São muitas coisas e muita gente. Não temos mais para onde ir ", disse
Marta Rivas, de 51 anos.
Ocupações arriscadas
As ocupações da antiga Segad
e do Teatro Carlos Gomes são arriscadas, afirma o coronel Dorideson Ribeiro,
chefe da Defesa Civil de Roraima. Ele diz que como os prédios estão fechados há
pelo menos uma década, pode haver risco de desabamento principalmente no
período das chuvas.
"Já tivemos relatórios
da Secretaria de Infraestrutura e do Corpo de Bombeiros que apontam situações
de risco nos prédios, até porque eles estão abandonados. Todo prédio sem
manutenção tem risco de desabar.

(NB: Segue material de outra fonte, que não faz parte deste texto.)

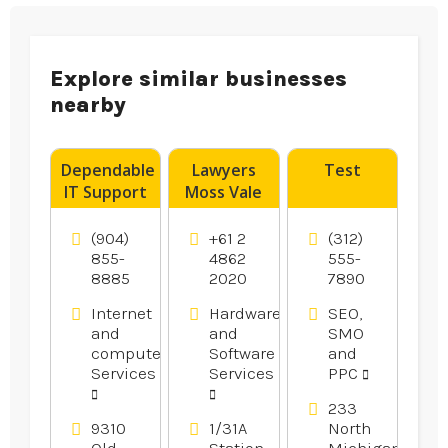
Explore similar businesses
nearby
Dependable
Lawyers
Test
IT Support
Moss Vale
Services in
Gainesville
(904)
+61 2
(312)
FL
855-
4862
555-
8885
2020
7890
Internet
Hardware
SEO,
and
and
SMO
computer
Software
and
Services
Services
PPC
233
9310
1/31A
North
Old
Station
Michigan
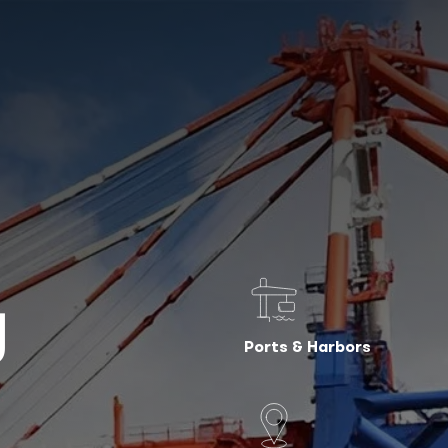
g
Ports & Harbors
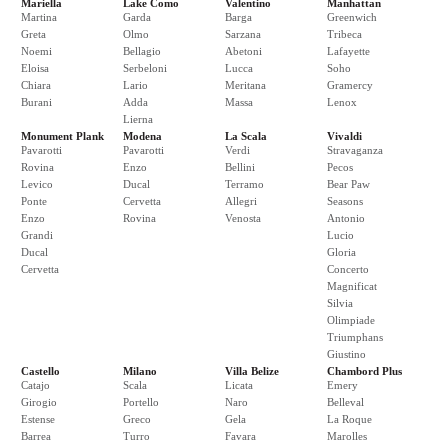
Mariella
Lake Como
Valentino
Manhattan
Martina
Garda
Barga
Greenwich
Greta
Olmo
Sarzana
Tribeca
Noemi
Bellagio
Abetoni
Lafayette
Eloisa
Serbeloni
Lucca
Soho
Chiara
Lario
Meritana
Gramercy
Burani
Adda
Massa
Lenox
Lierna
Monument Plank
Modena
La Scala
Vivaldi
Pavarotti
Pavarotti
Verdi
Stravaganza
Rovina
Enzo
Bellini
Pecos
Levico
Ducal
Terramo
Bear Paw
Ponte
Cervetta
Allegri
Seasons
Enzo
Rovina
Venosta
Antonio
Grandi
Lucio
Ducal
Gloria
Cervetta
Concerto
Magnificat
Silvia
Olimpiade
Triumphans
Giustino
Castello
Milano
Villa Belize
Chambord Plus
Catajo
Scala
Licata
Emery
Girogio
Portello
Naro
Belleval
Estense
Greco
Gela
La Roque
Barrea
Turro
Favara
Marolles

Não é seguro ficar lá, mas entendemos a
vulnerabilidade dessas pessoas", afirmou.
Ele disse que não há
previsão para retirada dos imigrantes que vivem na antiga sede da Secretaria de
Administração, mas que é planejado fechar em breve a entrada do Teatro Carlos
Gomes, onde as instalações são mais inseguras.
"A imigração
venezuelana para Roraima é muito intensa. Quanto mais abrigos são feitos, mais
são necessários. Estamos montando outro justamente para reunir todas essas
pessoas que estão nas ruas, praças e prédios públicos", finalizou.